How Will Big Pictures Emerge From a Sea of Biological Data?
Every year since the article with this title appeared, the question becomes more compelling. We are now accumulating information about biological sequences, structures, and interactions faster than we have the power to make sense of them. For hundreds of years prior to this, practical considerations coerced biological research into reductionism. There are simply too many components in a biological system for a biologist to examine the whole picture with the tools formerly available. Over the past decade this has rapidly changed as biological information has become cheap and plentiful due to the advent of high-throughput tools, making it possible for the first time to ask questions on time and length scales that were previously intractable. The relaxation of the practical limitations on systems-level analysis has also brought a change in the philosophy of how we regard biology, moving towards a holistic method of research and interpretation.
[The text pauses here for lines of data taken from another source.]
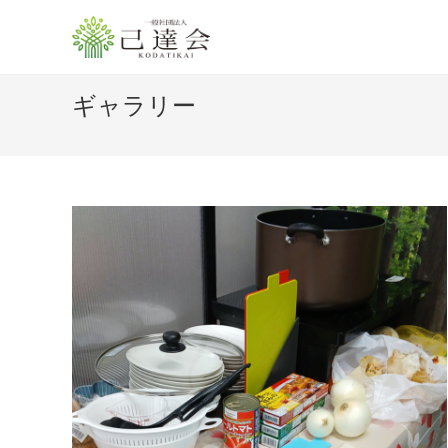
ギャラリー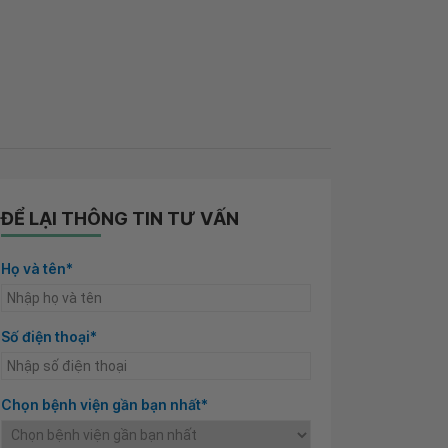
ĐỂ LẠI THÔNG TIN TƯ VẤN
Họ và tên*
Số điện thoại*
Chọn bệnh viện gần bạn nhất*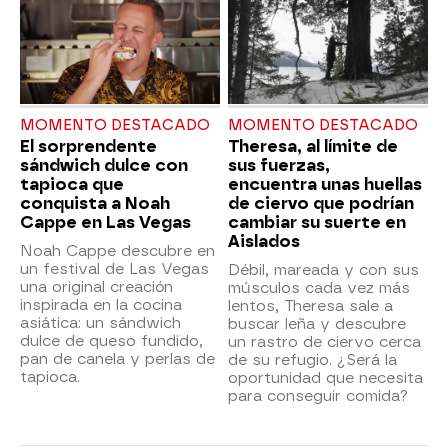
MOMENTO DESTACADO
MOMENTO DESTACADO
El sorprendente
Theresa, al límite de
sándwich dulce con
sus fuerzas,
tapioca que
encuentra unas huellas
conquista a Noah
de ciervo que podrían
Cappe en Las Vegas
cambiar su suerte en
Aislados
Noah Cappe descubre en
un festival de Las Vegas
Débil, mareada y con sus
una original creación
músculos cada vez más
inspirada en la cocina
lentos, Theresa sale a
asiática: un sándwich
buscar leña y descubre
dulce de queso fundido,
un rastro de ciervo cerca
pan de canela y perlas de
de su refugio. ¿Será la
tapioca.
oportunidad que necesita
para conseguir comida?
This places Systems biology in stark contrast to traditional biological research, and for good reason. In the words of Denis Noble, "Systems biology is about putting together rather than taking apart, integration rather than reduction. It starts with what we have learned from the reductionist approach; and then it goes further." This shift from reductionism is essential, for as we know from studying complex systems, the whole is greater than the sum of the parts. With this new approach we are able to explore scientific territory that has previously been untouched due to physical impossibility and philosophical differences.
The complexity of the tangled web of nonlinear interactions between genes, proteins, and the environment necessitates the development of simplified models to illuminate biological functions. Merely generating networks of interactions is not enough, providing us with far too much information in a single view without emphasizing the important features of the map. When we use Google maps and look at a picture of the United States it doesn't show us every city, we would never see Evanston, Illinois being shown at that level of detail. Only large and recognizable cities are shown to help us orient the map. Once we zoom in other smaller cities and features become visible, giving us more relevant information in a manner that is usable. Simply generating networks without any type of analysis or visualization is akin to showing a map of the United States with every state, city, and town marked on it. For this reason we emphasize the development of simple biological models that provide insight into the function of biological molecules and dynamics of the network, answer the question in a manner that is amenable to biological interpretation, and are valuable to the community at large by emphasizing usability.
It is essential that we work closely with experimental biologists to develop rational models and assumptions and validate them with empirical data. To this end, we collaborate with other laboratories at Northwestern University (The Morimoto and Carthew Laboratories) and participate in the Chicago Consortium for Systems Biology, which all have an emphasis on experimental benchwork. Our current projects encompass a broad range of topics within Systems biology, ranging from the dynamics of the eukaryotic stress response to developing a process-motivated model for handling microarray data to modeling development of the drosophila eye.